Алатристе обвел взглядом пространство вокруг галеры и галеоты. Убитые уже все пошли ко дну. Лишь некоторые, благодаря тому, что воздух остался в легких или раздул одежду, еще покачивались, раскинув руки, на тихой воде. В такие минуты едва ли кто — и уж точно не он — вздумал бы усомниться, что изгнание диктовалось суровой необходимостью. Такие уж времена. Ни Испания, ни Европа, ни весь прочий мир не склонны деликатничать и чистоплюйствовать. Алатристе, однако, не давало покоя то, как производили это самое изгнание — как причудливо сочеталось тут холодное чиновничье безразличие с хамоватой солдатской бесцеремонностью, как полно раскрылась тут низменная природа человека. Вспомнилось, что дон Педро де Толедо, командовавший галерным флотом Испании, писал королю: «…представляется необходимым лишать их возможности забирать с собою столько денег, ибо многие уходят очень охотно». И
— Ничего, бивал я их и в шестьсот десятом году, и в одиннадцатом, между Денией и побережьем Орана, — заметил капитан Урдемалас. — Собак этих.
Насчет собак сказано было с большим нажимом.

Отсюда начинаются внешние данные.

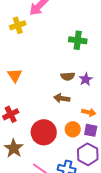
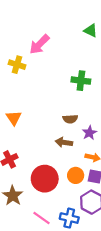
yellow cross: (18, 25) -> (17, 65), turned 35
purple star: (86, 79) -> (89, 133), moved

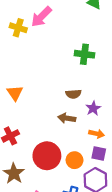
yellow cross: (17, 65) -> (18, 28), moved
orange circle: (76, 175) -> (74, 160), moved

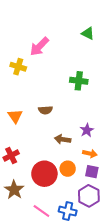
yellow cross: (18, 28) -> (18, 67), moved
brown semicircle: (73, 94) -> (45, 110), moved
orange circle: (74, 160) -> (68, 169), moved

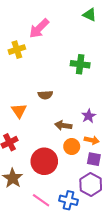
yellow cross: (18, 67) -> (17, 50), turned -35
orange triangle: (15, 116) -> (19, 111), moved
orange circle: (68, 169) -> (72, 147), moved

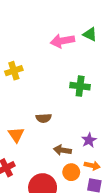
pink arrow: (39, 28) -> (62, 41), moved, turned 35

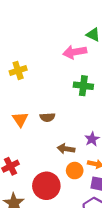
pink arrow: (62, 41) -> (75, 52), moved
orange triangle: (16, 135) -> (20, 119), moved

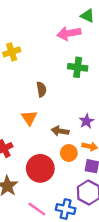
brown semicircle: (47, 117) -> (41, 89), moved, turned -96
orange triangle: (20, 119) -> (29, 118), moved

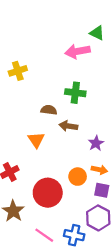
green cross: (78, 67) -> (75, 93), moved
brown semicircle: (41, 89) -> (49, 110), turned -72
brown arrow: (60, 131) -> (68, 126), moved

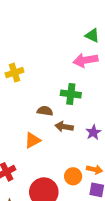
pink arrow: (78, 51) -> (85, 60), moved
orange triangle: (36, 140) -> (33, 140), turned 36
purple star: (96, 143) -> (93, 132), moved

Затем капитан очень внимательно воззрился на Диего Алатристе, будто желая проникнуть взглядом в самую его душу.
— Собак… — задумчиво повторил тот.
Ему вспомнились вереницы скованных мятежников, бредущих на рудники Альмадены, где добывали ртуть и откуда никто не возвращался живым. И старик-мориск из валенсианской деревушки — ему единственному власти, снисходя к его дряхлости и хворям, разрешили остаться, да, видно, не в добрый час: вслед за тем его насмерть забили камнями местные мальчишки, причем никто из соседей и даже приходской священник не подумали вступиться и остановить расправу.
— Если и собаки, то — разных пород, — договорил он.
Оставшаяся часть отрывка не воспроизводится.